Meteor, and other Camden Harbor curiosities
The 18′ Annie G. must have looked comical, not to mention bedraggled, circling the 169′ schooner Meteor as she varoomed her 100 kW bow thruster to set twin 600 lb CQRs in the Outer Harbor yesterday. But my mate Max (once owner of his own noteworthy schooner) and I had never seen this superyacht before and had to gawk. In fact if it weren’t for a later Google search—hello Meteor!—I wouldn’t know a thing about her, and still can’t figure out what all those domes on the carbon spreaders do.
Royal Huisman’s Meteor site has a specifications PDF, but the only dome-related gear I see are a Sea Tel 4006 VSat and probably the vague “integrated entertainment, based on Microsoft Media center.” She also carries Nobeltec “radar/chart,&rdquo Northstar 6000i “GPS”, and PC-based monitoring and control system…all apparently secreted behind teak and mahogany cabinetry. So what are all those satellite antennae, and, if it blows stink, does Meteor’s large crew have to reef them?

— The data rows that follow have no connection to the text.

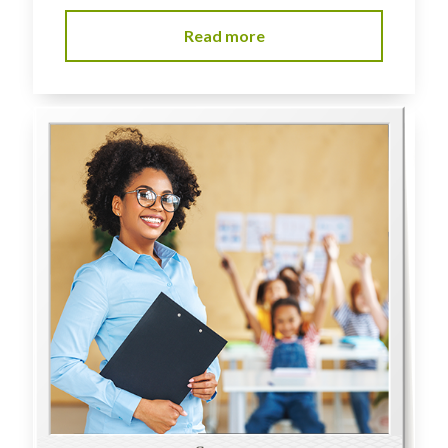
Read more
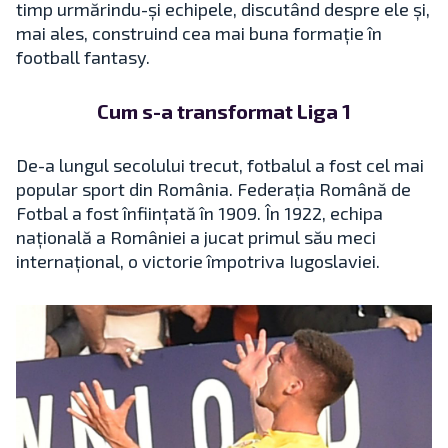
timp urmărindu-și echipele, discutând despre ele și,
mai ales, construind cea mai buna formație în
football fantasy.
Cum s-a transformat Liga 1
De-a lungul secolului trecut, fotbalul a fost cel mai
popular sport din România. Federația Română de
Fotbal a fost înființată în 1909. În 1922, echipa
națională a României a jucat primul său meci
internațional, o victorie împotriva Iugoslaviei.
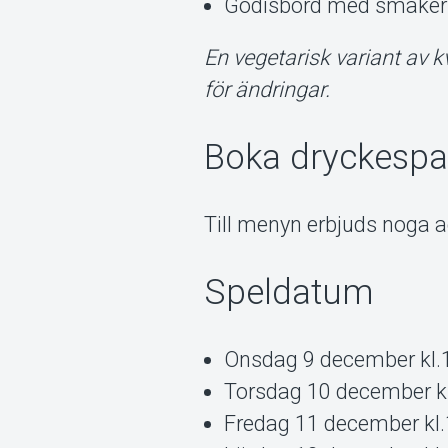
Godisbord med smaker s
En vegetarisk variant av k
för ändringar.
Boka dryckespa
Till menyn erbjuds noga 
Speldatum
Onsdag 9 december kl.
Torsdag 10 december k
Fredag 11 december kl.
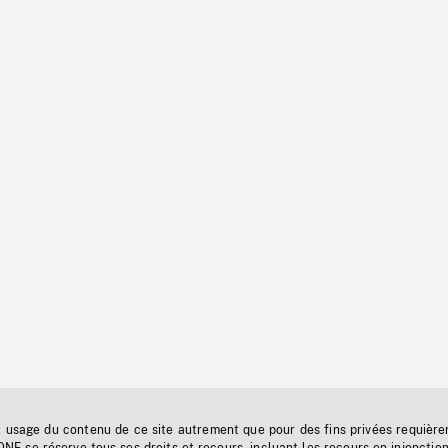
t usage du contenu de ce site autrement que pour des fins privées requière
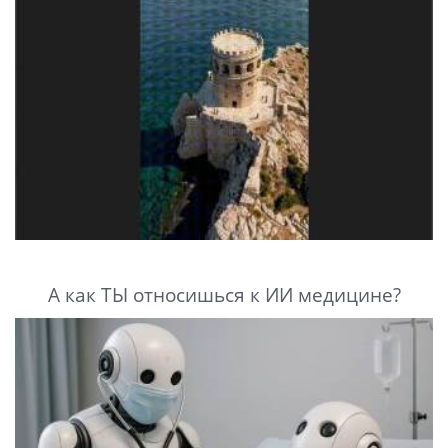
А как ТЫ относишься к ИИ медицине?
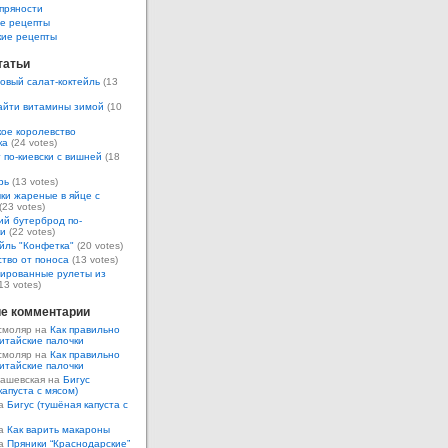
пряности
е рецепты
кие рецепты
татьи
овый салат-коктейль
(13
айти витамины зимой
(10
ое королевство
ка
(24 votes)
 по-киевски с вишней
(18
рь
(13 votes)
ки жареные в яйце с
(23 votes)
ий бутерброд по-
ки
(22 votes)
йль "Конфетка"
(20 votes)
тво от поноса
(13 votes)
ированные рулеты из
13 votes)
е комментарии
смоляр на
Как правильно
итайские палочки
смоляр на
Как правильно
итайские палочки
Кашевская на
Бигус
капуста с мясом)
на
Бигус (тушёная капуста с
на
Как варить макароны
на
Пряники “Краснодарские”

Timely as it may be, the day was too nice to grumble about how superyachts became much more frequent visitors here over the last decade, while the number of normal-size cruisers remained stagnant, then shrank this summer. Besides, we also watched the two unusual and much-tinier-than-us “watercraft” below venture out into the Bay. Now I know that they are a whole niche called stand up paddle (SUP) flatwater. Who knew? And couldn’t a GPS/VHF handheld be a SUP’s entire electronics package?